The Fraunhofer Center for Sustainable Energy Systems (CSE) has been selected to receive project funding from the U.S. Department of Energy's (DOE) SunShot Initiative, a collaborative national effort to make solar energy cost-competitive with other forms of energy by the end of the decade.
CSE's 5-year, $11.7 million research project focuses on the development of "plug and play" solar photovoltaic (PV) systems that can be purchased, installed, and connected by homeowners without the need to engage outside consultants or contractors. This project is part of a larger $21 million DOE investment aimed at developing technology solutions that reduce the "soft" costs of residential solar PV systems – the non-module hardware costs that now account for a majority of the total cost of residential systems, and represent a significant barrier to wider adoption of solar power in the United States.
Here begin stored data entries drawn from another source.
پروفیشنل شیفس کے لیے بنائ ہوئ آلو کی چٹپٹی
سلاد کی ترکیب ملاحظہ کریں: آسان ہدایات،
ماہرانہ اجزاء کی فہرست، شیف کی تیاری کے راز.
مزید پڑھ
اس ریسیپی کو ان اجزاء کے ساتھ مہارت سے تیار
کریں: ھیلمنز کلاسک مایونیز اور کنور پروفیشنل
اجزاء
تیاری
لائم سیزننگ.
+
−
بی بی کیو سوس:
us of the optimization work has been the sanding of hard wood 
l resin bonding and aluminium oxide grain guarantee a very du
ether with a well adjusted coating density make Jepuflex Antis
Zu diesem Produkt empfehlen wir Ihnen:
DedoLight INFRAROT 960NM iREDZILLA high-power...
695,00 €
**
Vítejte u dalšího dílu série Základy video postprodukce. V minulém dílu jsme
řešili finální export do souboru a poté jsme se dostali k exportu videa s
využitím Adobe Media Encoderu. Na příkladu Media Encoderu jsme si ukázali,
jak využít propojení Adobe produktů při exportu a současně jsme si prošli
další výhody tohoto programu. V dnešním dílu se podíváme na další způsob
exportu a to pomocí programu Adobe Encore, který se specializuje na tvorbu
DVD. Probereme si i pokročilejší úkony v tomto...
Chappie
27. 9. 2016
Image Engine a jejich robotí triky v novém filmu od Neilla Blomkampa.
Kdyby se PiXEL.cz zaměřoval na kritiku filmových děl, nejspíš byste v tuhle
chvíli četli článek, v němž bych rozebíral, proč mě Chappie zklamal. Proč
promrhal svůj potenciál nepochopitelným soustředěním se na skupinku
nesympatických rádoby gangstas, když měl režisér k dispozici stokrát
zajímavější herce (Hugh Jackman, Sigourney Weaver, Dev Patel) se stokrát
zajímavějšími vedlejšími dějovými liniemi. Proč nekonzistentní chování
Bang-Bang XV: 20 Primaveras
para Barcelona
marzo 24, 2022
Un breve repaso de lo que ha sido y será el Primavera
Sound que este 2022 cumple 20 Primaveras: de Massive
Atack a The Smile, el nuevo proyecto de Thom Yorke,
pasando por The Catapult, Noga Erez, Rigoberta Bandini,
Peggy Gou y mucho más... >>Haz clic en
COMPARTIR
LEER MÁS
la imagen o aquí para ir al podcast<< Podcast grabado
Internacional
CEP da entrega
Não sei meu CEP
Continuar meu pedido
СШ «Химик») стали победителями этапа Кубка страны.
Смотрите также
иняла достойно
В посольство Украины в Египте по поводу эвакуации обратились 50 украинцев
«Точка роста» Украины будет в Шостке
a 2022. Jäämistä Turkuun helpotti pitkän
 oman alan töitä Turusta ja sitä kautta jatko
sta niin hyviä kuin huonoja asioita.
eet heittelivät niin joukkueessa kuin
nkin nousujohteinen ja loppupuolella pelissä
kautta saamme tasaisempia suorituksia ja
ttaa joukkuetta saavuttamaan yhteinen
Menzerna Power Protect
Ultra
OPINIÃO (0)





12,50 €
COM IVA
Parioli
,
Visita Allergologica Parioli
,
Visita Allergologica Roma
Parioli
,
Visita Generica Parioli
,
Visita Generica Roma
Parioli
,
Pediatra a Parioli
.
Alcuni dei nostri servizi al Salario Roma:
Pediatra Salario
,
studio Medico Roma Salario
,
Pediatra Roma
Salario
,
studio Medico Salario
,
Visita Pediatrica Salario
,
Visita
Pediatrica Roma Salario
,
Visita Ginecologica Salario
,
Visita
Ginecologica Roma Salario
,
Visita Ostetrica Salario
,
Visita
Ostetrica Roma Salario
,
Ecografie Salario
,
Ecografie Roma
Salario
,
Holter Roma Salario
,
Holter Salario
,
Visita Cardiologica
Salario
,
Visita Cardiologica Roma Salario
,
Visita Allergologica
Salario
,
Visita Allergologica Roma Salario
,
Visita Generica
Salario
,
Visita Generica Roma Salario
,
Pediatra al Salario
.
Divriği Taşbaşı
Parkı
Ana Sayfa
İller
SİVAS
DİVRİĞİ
With DOE investment, CSE will create technologies, components, systems, and standards that reduce the cost of residential solar. The aim is to develop a range of pre-configured systems that can be selected, purchased, installed, and commissioned by a homeowner within one day – all without the need for dedicated building inspections. Removing these sources of "soft cost" will make residential solar PV systems more cost competitive and attractive to homeowners, paving the way for a large new market for solar power production in the U.S.
CSE's Plug and Play will leverage efforts by Boston and Commonwealth of Massachusetts to accelerate the deployment of solar PV systems. As part of Massachusetts' clean energy policies, Governor Deval Patrick set the goal of reaching an installed solar energy capacity of 250MW by 2017, reaching 176MW installed as of this month. Helping to meet that goal is the Solarize program, a joint venture between Massachusetts Clean Energy Center and Massachusetts Department of Energy Resources' Green Communities Division.
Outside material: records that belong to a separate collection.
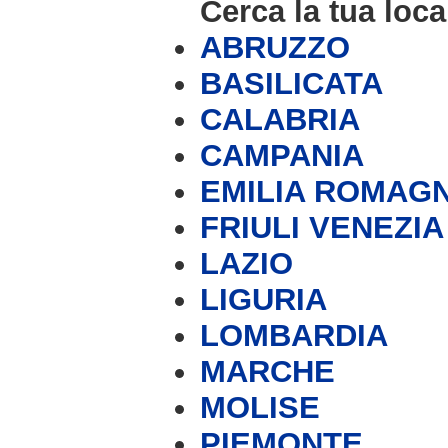
Cerca la tua loca
ABRUZZO
BASILICATA
CALABRIA
CAMPANIA
EMILIA ROMAG
FRIULI VENEZIA
LAZIO
LIGURIA
LOMBARDIA
MARCHE
MOLISE
PIEMONTE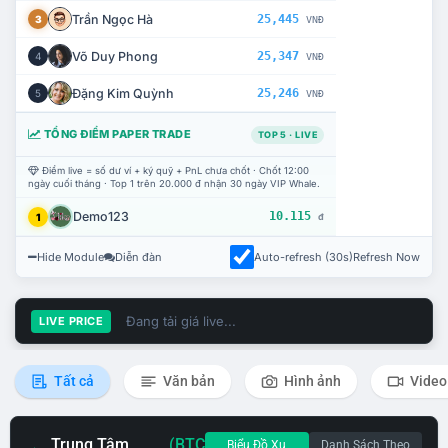
Trần Ngọc Hà
25,445
3
VNĐ
Võ Duy Phong
25,347
4
VNĐ
Đặng Kim Quỳnh
25,246
5
VNĐ
TỔNG ĐIỂM PAPER TRADE
TOP 5 · LIVE
Điểm live = số dư ví + ký quỹ + PnL chưa chốt · Chốt 12:00
ngày cuối tháng · Top 1 trên 20.000 đ nhận 30 ngày VIP Whale.
Demo123
10.115
1
đ
Hide Module
Diễn đàn
Auto-refresh (30s)
Refresh Now
Đang tải giá live...
LIVE PRICE
Tất cả
Văn bản
Hình ảnh
Video
Trung Tâm
(BTC
Biểu Đồ Xu
Danh Sách Theo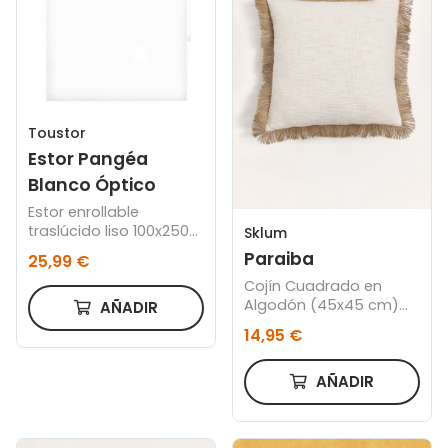
Toustor
Estor Pangéa
Blanco Óptico
Estor enrollable
traslúcido liso 100x250
Sklum
cm
Paraiba
25,99 €
Cojín Cuadrado en
Algodón (45x45 cm)
AÑADIR
Paraiba
14,95 €
AÑADIR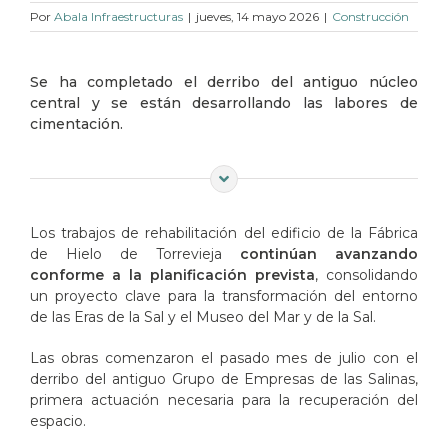
Por
Abala Infraestructuras
|
jueves, 14 mayo 2026
|
Construcción
Se ha completado el derribo del antiguo núcleo
central y se están desarrollando las labores de
cimentación.
Los trabajos de rehabilitación del edificio de la Fábrica
de Hielo de Torrevieja
continúan avanzando
conforme a la planificación prevista
, consolidando
un proyecto clave para la transformación del entorno
de las Eras de la Sal y el Museo del Mar y de la Sal.
Las obras comenzaron el pasado mes de julio con el
derribo del antiguo Grupo de Empresas de las Salinas,
primera actuación necesaria para la recuperación del
espacio.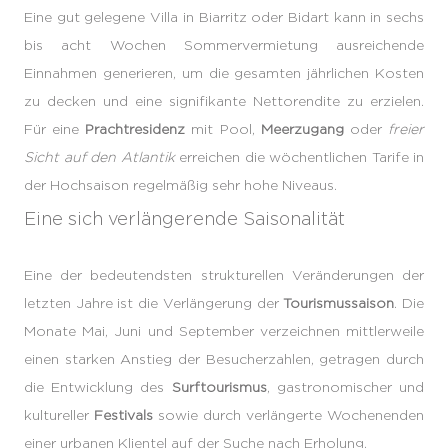
Eine gut gelegene Villa in Biarritz oder Bidart kann in sechs
bis acht Wochen Sommervermietung ausreichende
Einnahmen generieren, um die gesamten jährlichen Kosten
zu decken und eine signifikante Nettorendite zu erzielen.
Für eine
Prachtresidenz
mit Pool,
Meerzugang
oder
freier
Sicht auf den Atlantik
erreichen die wöchentlichen Tarife in
der Hochsaison regelmäßig sehr hohe Niveaus.
Eine sich verlängerende Saisonalität
Eine der bedeutendsten strukturellen Veränderungen der
letzten Jahre ist die Verlängerung der
Tourismussaison
. Die
Monate Mai, Juni und September verzeichnen mittlerweile
einen starken Anstieg der Besucherzahlen, getragen durch
die Entwicklung des
Surftourismus
, gastronomischer und
kultureller
Festivals
sowie durch verlängerte Wochenenden
einer urbanen Klientel auf der Suche nach Erholung.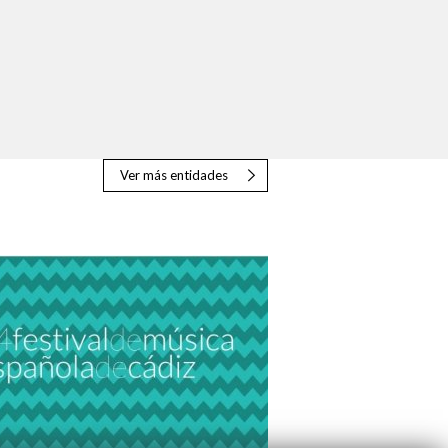
Ver más entidades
"Finding new ways to make solar more efficient and affordable will expand its use and drive expansion of the growing solar industry here in Massachusetts," says MassCEC CEO Alicia Barton McDevitt. "We're thrilled to support Fraunhofer in its efforts to develop innovative technologies to create a clean energy future for Massachusetts residents and businesses."
Massachusetts Department of Energy Resources Commissioner Mark Sylvia said, "This is another step forward in our effort to reduce soft costs for solar installations so that these prices continue to be competitive in the marketplace. Massachusetts has the most aggressive greenhouse gas emission reduction goals in the nation and work like this is fundamental to our success."